Let’s start by making a few assumptions and observations. It is reasonably safe to assume that, on average, a new patient will generate $1,000 during their first year in the practice. Suppose we also assume that your practice will annually generate an average of $500 per patient with an annual 5% inflation factor, which would include both additional services and fee guide increases. We can now calculate the expected incremental revenue that each new patient will contribute to the practice over ten years with that information. The total incremental revenue will be just over $6,500, and the net present value of the incremental revenue will be just over $5,000. We already know that $0.66 of every incremental revenue dollar goes directly to profit. This means that 1,000 incremental new patients will produce about $4.2M of total incremental profit with a net present value of $3.3M. If we assume the incremental net profit is spread out evenly over the ten years, $420,000 per year, that equals an increase in practice value of over $2M. The point being, if you want to increase the value of your practice, find a block of new patients.
For the most part, a dental practice will gain new patients in one of two ways. Normal new patient growth is referred to as organic growth; it offsets normal attrition and will allow the practice to grow slowly. As current patient needs are treated, new patients with pre-existing treatment requirements are needed to maintain practice revenue flow. This is not incremental new patient growth. Incremental new patient growth is the injection of patients into the practice in excess of normal organic growth.
The very best way to inject large numbers of incremental new patients into a practice is to buy them. As it turns out, this is not a bad time to be purchasing patient charts. Two things have made this strategy a little easier. The first is COVID and the second is landlords.
The COVID pandemic has shortened the retirement timeline for a good number of dentists. Between continuing shutdowns, stay-at-home orders, virus proofing requirements, and increased PPE costs, many dentists approaching retirement have decided to accelerate that process. Many of these practices are physically small or have relatively small patient bases and are not appealing as stand-alone facilities.

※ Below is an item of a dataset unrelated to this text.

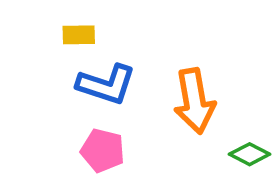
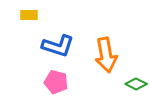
yellow rectangle: (79, 35) -> (29, 15), moved

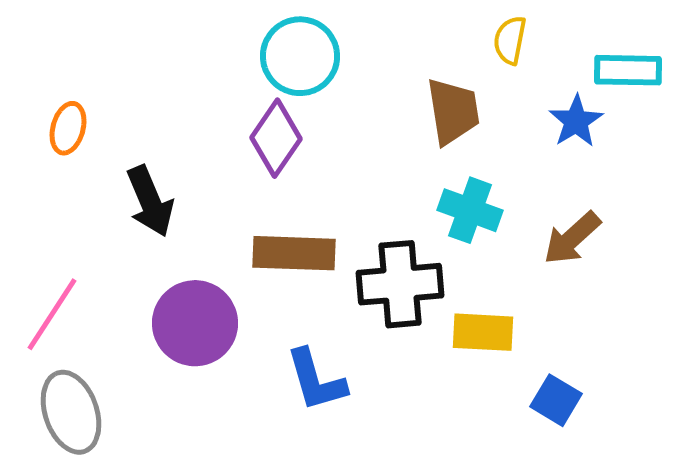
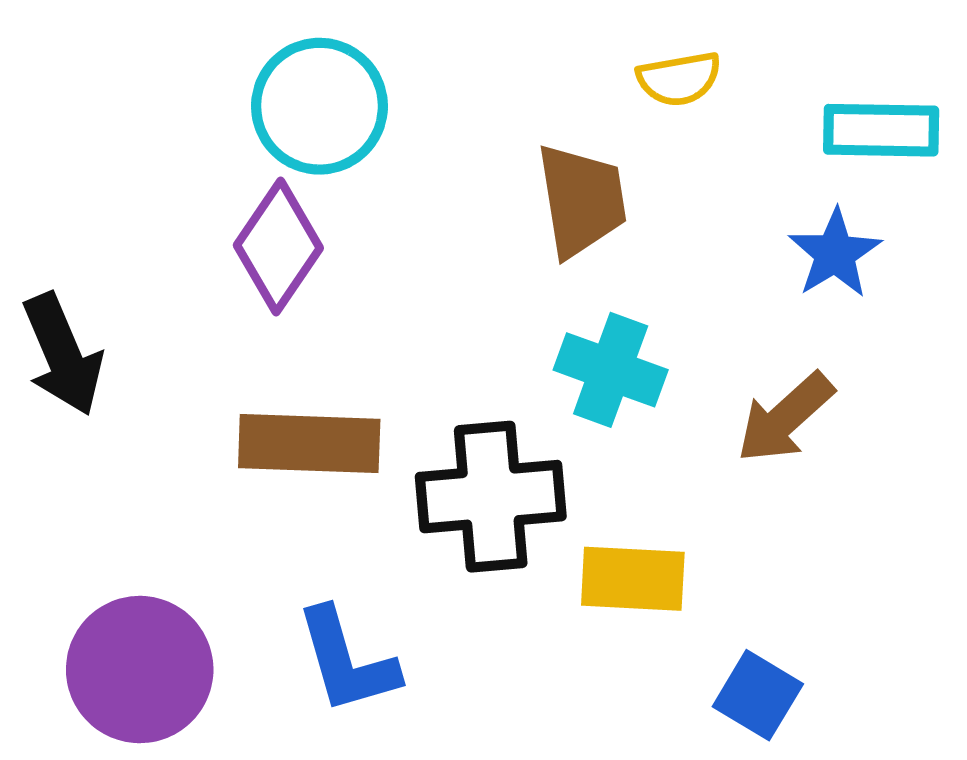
yellow semicircle: (510, 40) -> (679, 79), turned -111
blue star: (576, 121) -> (835, 253), moved
purple circle: (195, 323) -> (140, 670), moved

A dental practice with less than 500 patients will not appeal to many buyers; however, 500 patients added to your current patient base could increase your cash flow significantly. The only downside to older practices is older patients. Patients who are 70+ may not be ideal from a longevity point of view; however, patients between 55 and 70 typically have lots of money and require lots of dental treatment.
Currently, one of the biggest practice sale impediments is a toxic lease. Toxic leases are leases that have demolition or other clauses which are unacceptable to the banks. Practices with toxic leases are virtually impossible to finance. As such, they must be moved to another location or sold and merged into another dentist’s location. This second option is the one that should appeal to anyone looking for incremental patients. These buying opportunities have the advantage of including a more evenly aged patient base. Selling and merging is usually a more attractive option than moving the practice to a new location.

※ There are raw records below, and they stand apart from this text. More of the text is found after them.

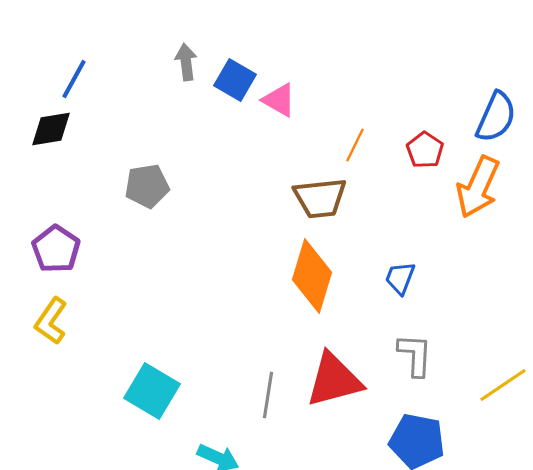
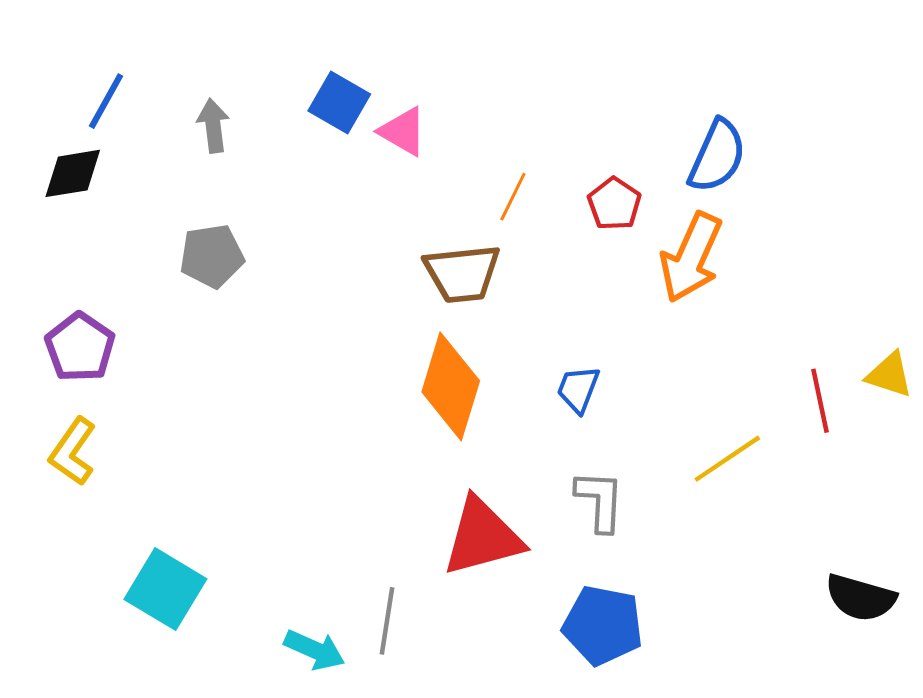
gray arrow: (186, 62) -> (213, 126), moved
yellow line: (503, 385) -> (727, 459), moved
cyan square: (152, 391) -> (165, 589), moved
gray line: (268, 395) -> (387, 621), moved

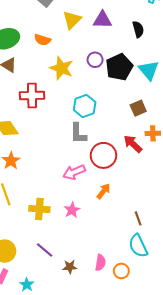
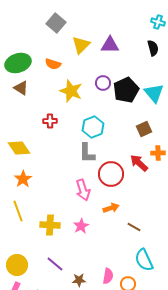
black semicircle: (138, 29) -> (153, 48), moved
red cross: (32, 96) -> (50, 121), moved, size x0.6
pink arrow: (74, 172) -> (83, 190), turned -85
orange arrow: (103, 191) -> (111, 208), turned 35
brown line: (138, 218) -> (134, 227), moved, turned -40

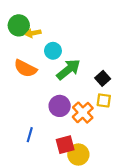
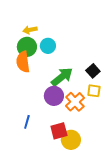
green circle: (19, 25) -> (27, 47), moved
orange semicircle: (25, 68) -> (23, 62), turned 55
green arrow: (68, 70) -> (62, 77), moved

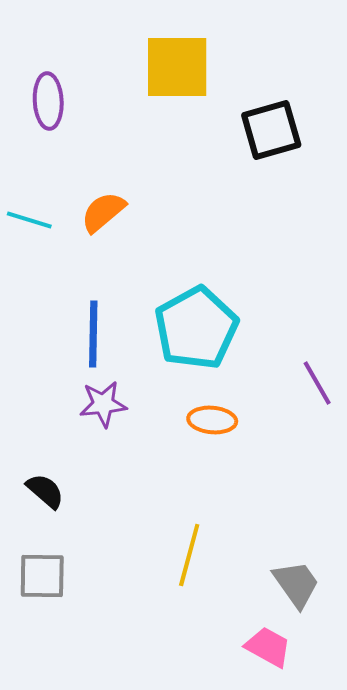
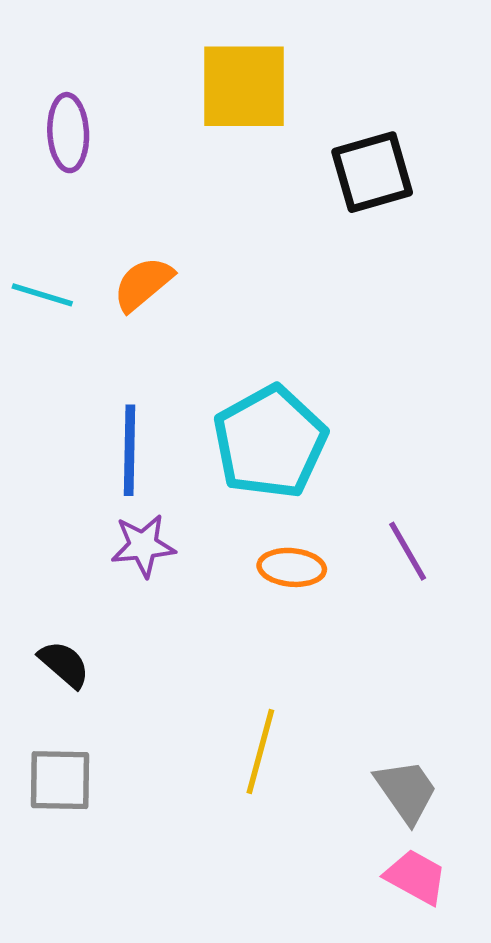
purple line: (317, 383) -> (408, 551), moved
pink trapezoid: (268, 647) -> (416, 877), moved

A third option that is harder to execute effectively is implementing a phenomenal marketing strategy that will bring in hoards of new patients. Hard to do or hard to find someone that can do it for you.
Regardless of whether you are purchasing shares or assets, it is likely that any normal appraisal will be misleading. Appraisers typically prepare appraisals assuming that someone will buy the practice and operate it as a stand-alone practice.
In this case, the practice will include all of the revenue and all of the expenses of the acquired practice. If the purchaser is going to incorporate the purchased practice into an existing facility, then all of the revenue is purchased but only part of the expenses. If this is the case, then the actual value of the practice will be greater than if the practice was bought or appraised as a stand-alone whole.
If you intend to add the acquired patients to your existing office incrementally, buying such a practice at the usually appraised value will likely be a bargain. To determine the actual value of such a practice, you need to prepare an incremental appraisal of the practice. In a multi-offer situation, it would be very much to your advantage to know the true value of a practice you intend to merge into your current practice. You can safely offer more for a practice that has incremental implications for you. This is something we would be happy to help you with.
The takeaway here is obvious. When you think about incremental revenue, you need to be thinking about securing more patients. A patient that you may only need to pay $500 or $600 for, if used incrementally will result in many times that value for you. Regardless of what stage your practice is at you should always be on the active lookout for practices that can be merged into your existing facility.